• EXERCISE BRIEF: Give again, word for word, only the lines of the material below from its first line through the one that holds "stěrače HELLA Cleantech"; pictures stay out.

• SUPPLIED RECORDS:
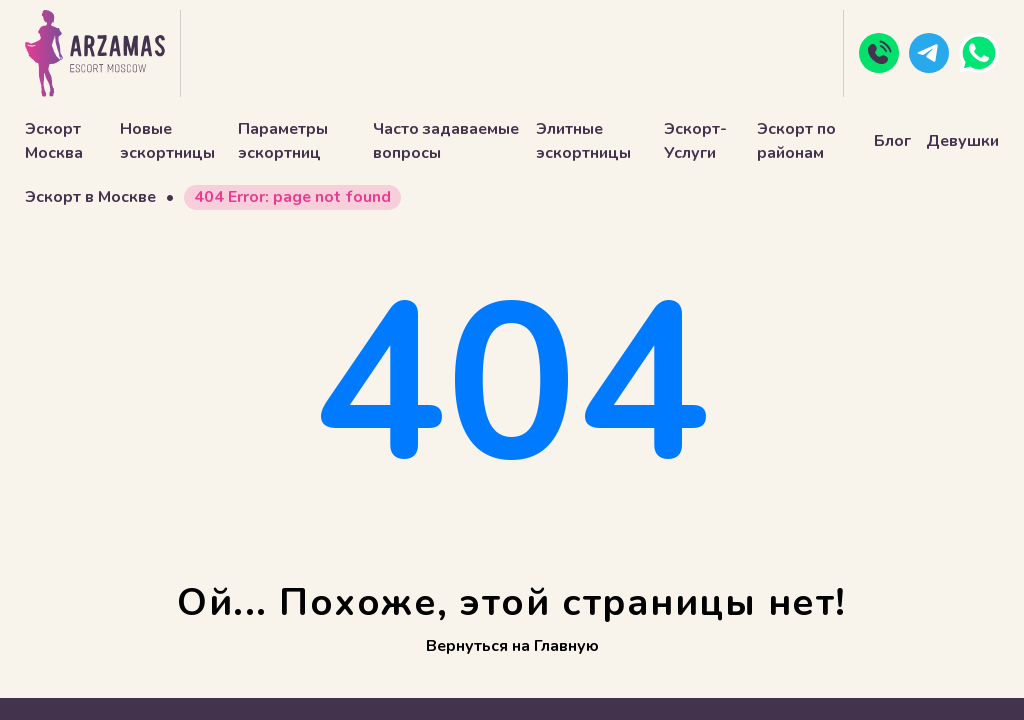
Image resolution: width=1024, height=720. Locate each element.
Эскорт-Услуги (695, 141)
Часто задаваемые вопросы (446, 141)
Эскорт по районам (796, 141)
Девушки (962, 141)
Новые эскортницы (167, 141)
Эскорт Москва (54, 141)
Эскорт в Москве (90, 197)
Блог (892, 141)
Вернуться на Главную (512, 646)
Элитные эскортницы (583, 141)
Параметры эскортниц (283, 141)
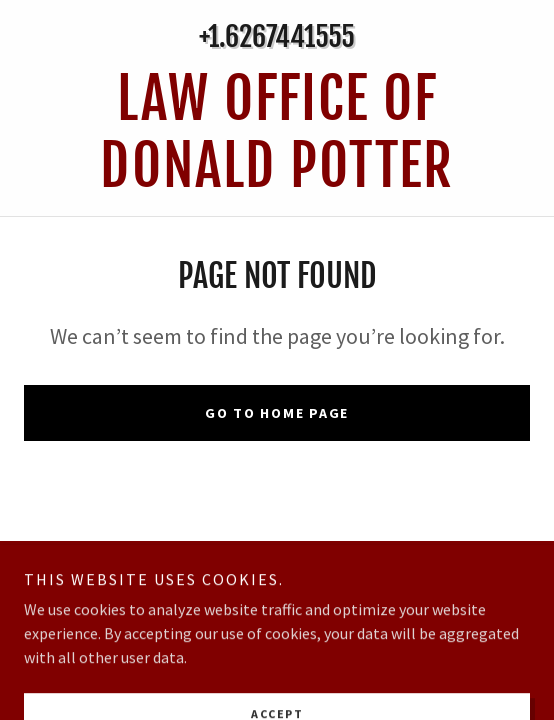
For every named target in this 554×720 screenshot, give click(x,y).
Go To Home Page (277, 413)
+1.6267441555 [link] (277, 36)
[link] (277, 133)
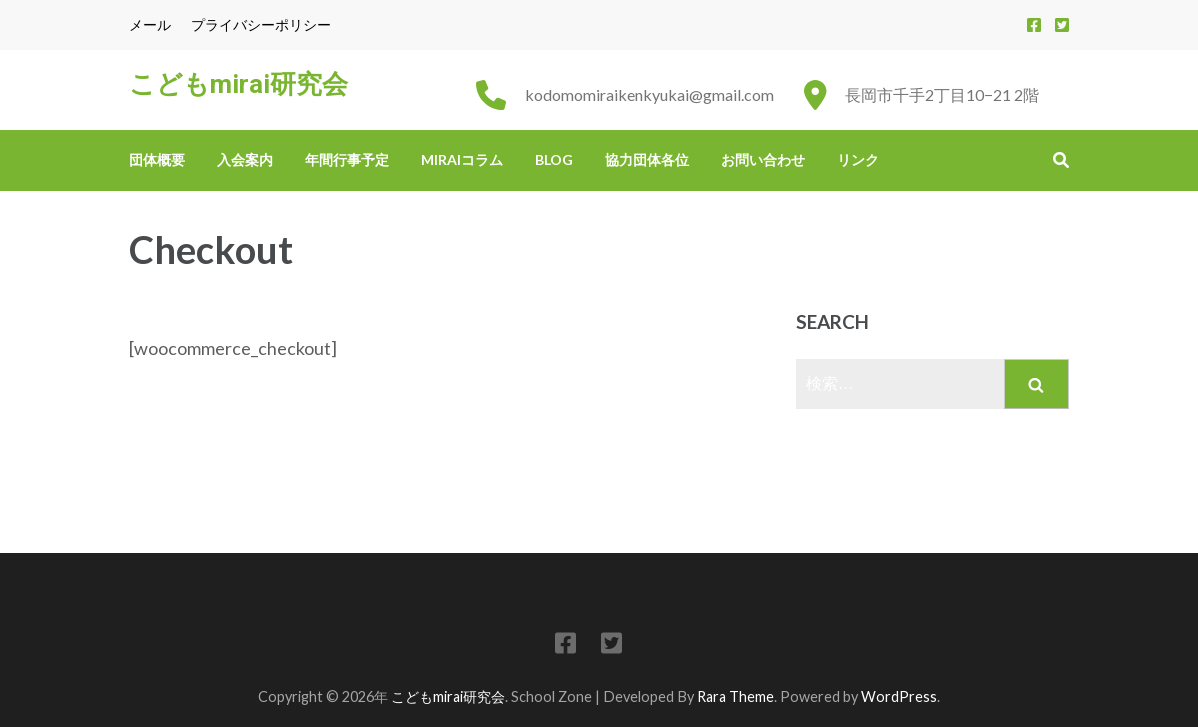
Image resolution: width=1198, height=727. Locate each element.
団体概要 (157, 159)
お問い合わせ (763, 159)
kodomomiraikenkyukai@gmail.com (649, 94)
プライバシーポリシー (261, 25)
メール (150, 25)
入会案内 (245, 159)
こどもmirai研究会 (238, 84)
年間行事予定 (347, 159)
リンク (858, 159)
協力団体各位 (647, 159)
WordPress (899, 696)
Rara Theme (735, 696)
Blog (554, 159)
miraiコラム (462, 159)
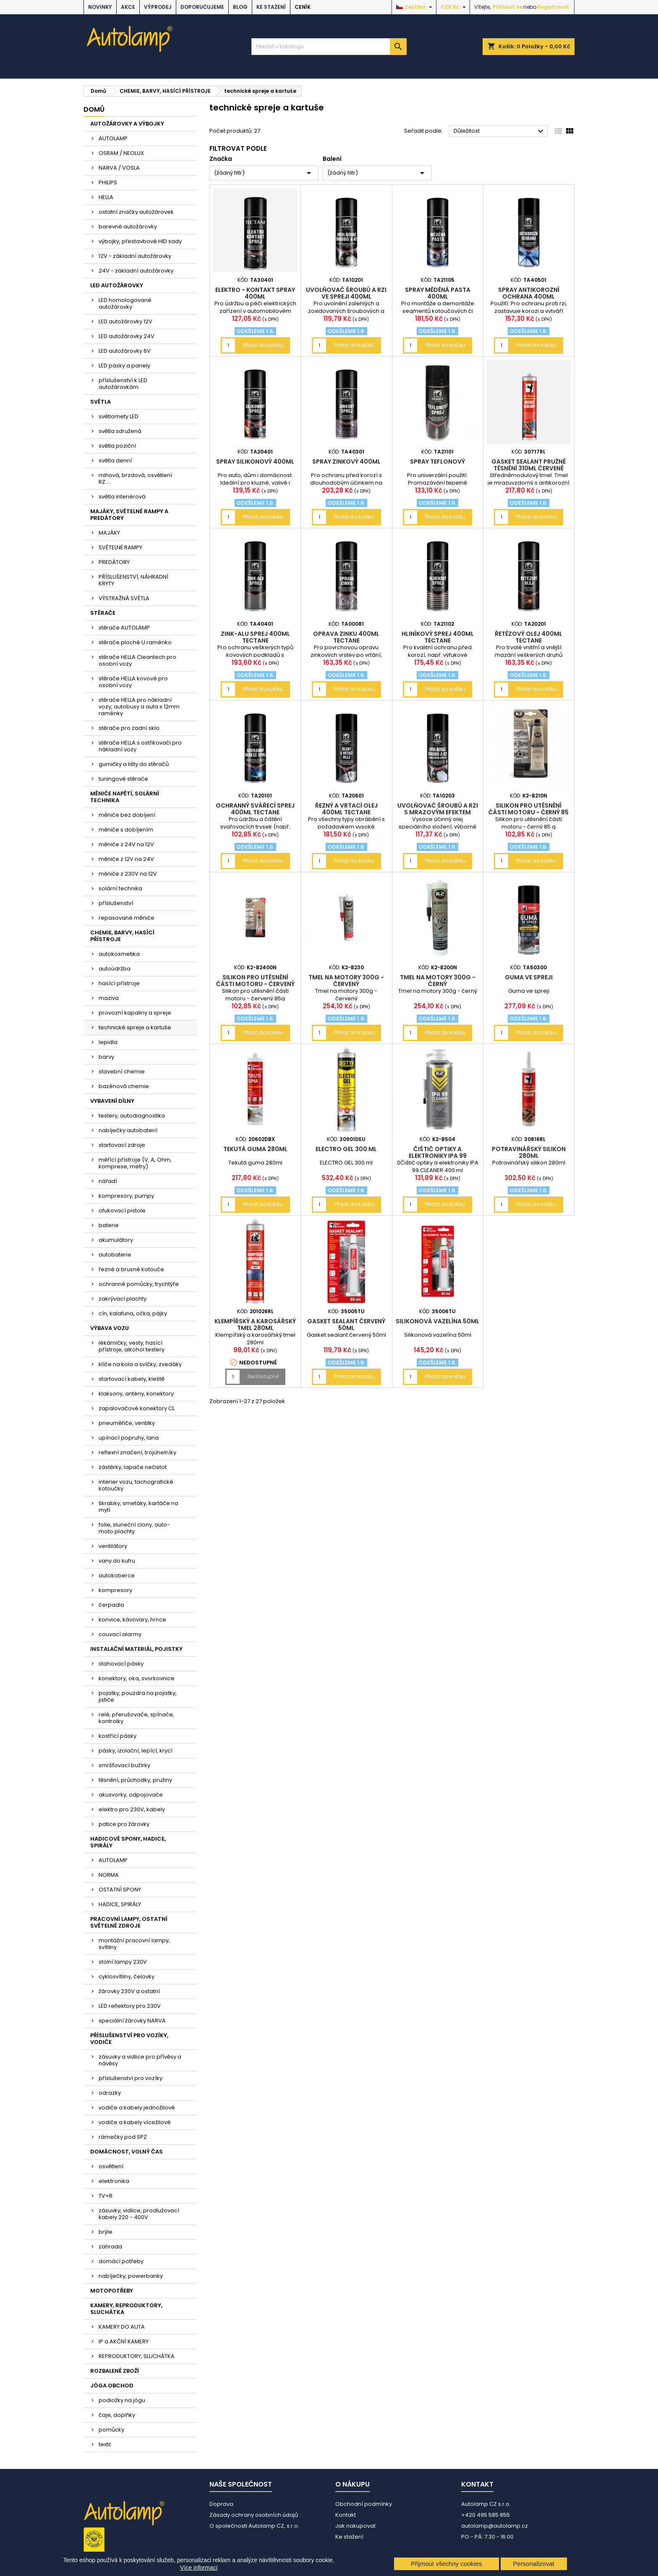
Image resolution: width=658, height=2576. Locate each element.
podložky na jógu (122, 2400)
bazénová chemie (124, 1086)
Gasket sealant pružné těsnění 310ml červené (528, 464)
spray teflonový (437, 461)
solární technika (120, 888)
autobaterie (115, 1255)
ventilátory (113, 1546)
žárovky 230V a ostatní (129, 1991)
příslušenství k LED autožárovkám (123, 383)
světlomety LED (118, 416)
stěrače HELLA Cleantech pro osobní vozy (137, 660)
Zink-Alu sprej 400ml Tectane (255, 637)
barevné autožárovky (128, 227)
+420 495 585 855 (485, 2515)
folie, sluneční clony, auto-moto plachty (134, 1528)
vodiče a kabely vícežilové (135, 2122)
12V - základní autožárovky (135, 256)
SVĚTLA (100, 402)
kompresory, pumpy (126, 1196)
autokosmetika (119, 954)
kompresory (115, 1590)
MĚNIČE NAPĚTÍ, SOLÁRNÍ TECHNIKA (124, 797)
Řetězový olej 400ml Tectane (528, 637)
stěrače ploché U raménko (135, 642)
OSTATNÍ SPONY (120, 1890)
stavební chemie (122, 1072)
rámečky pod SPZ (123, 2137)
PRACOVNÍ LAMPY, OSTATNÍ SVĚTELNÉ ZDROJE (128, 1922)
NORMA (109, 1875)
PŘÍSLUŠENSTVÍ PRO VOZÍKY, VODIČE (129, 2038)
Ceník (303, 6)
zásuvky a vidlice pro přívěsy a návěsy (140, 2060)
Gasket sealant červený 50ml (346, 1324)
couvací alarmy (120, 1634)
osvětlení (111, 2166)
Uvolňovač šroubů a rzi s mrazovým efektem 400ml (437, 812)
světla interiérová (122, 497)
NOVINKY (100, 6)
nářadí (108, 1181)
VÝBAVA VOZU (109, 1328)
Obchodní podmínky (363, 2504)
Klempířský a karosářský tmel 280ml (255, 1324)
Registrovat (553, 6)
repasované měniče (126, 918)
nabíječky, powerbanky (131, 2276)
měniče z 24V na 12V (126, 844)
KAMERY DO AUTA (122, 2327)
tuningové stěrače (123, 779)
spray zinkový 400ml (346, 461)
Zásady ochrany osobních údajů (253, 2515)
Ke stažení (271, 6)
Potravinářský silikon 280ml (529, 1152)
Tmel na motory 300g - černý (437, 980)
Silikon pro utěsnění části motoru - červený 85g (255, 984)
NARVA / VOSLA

• ANSWER TO THE EXERCISE:
Image resolution: width=1024, height=720. Locate each element.
Эскорт-Услуги (695, 141)
Часто задаваемые вопросы (446, 141)
Эскорт по районам (796, 141)
Девушки (962, 141)
Новые эскортницы (167, 141)
Эскорт Москва (54, 141)
Эскорт в Москве (90, 197)
Блог (892, 141)
Вернуться на Главную (512, 646)
Элитные эскортницы (583, 141)
Параметры эскортниц (283, 141)
For every named target in this 554×720 screenshot, give click(x,y).
Go To Home Page (277, 413)
+1.6267441555 [link] (277, 36)
[link] (277, 133)
Image resolution: width=1198, height=727. Locate each element.
団体概要 (157, 159)
お問い合わせ (763, 159)
kodomomiraikenkyukai@gmail.com (649, 94)
プライバシーポリシー (261, 25)
メール (150, 25)
入会案内 (245, 159)
こどもmirai研究会 (238, 84)
年間行事予定 (347, 159)
リンク (858, 159)
協力団体各位 (647, 159)
WordPress (899, 696)
Rara Theme (735, 696)
Blog (554, 159)
miraiコラム (462, 159)
Image resolution: width=658, height=2576. Locate each element.
podložky na jógu (122, 2400)
bazénová chemie (124, 1086)
Gasket sealant pružné těsnění 310ml červené (528, 464)
spray teflonový (437, 461)
solární technika (120, 888)
autobaterie (115, 1255)
ventilátory (113, 1546)
žárovky 230V a ostatní (129, 1991)
příslušenství k LED autožárovkám (123, 383)
světlomety LED (118, 416)
stěrače HELLA Cleantech pro osobní vozy (137, 660)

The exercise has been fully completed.